* TASK ITEM
Return every entry exactly, except for any pictures.

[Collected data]

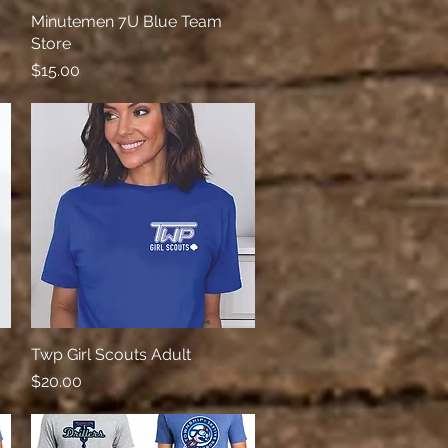
Minutemen 7U Blue Team
Quick View
Store
Price
$15.00
Twp Girl Scouts Adult
Quick View
Price
$20.00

* EXERCISE RESULT
Minutemen 7U Blue Team
Quick View
Store
Price
$15.00
Twp Girl Scouts Adult
Quick View
Price
$20.00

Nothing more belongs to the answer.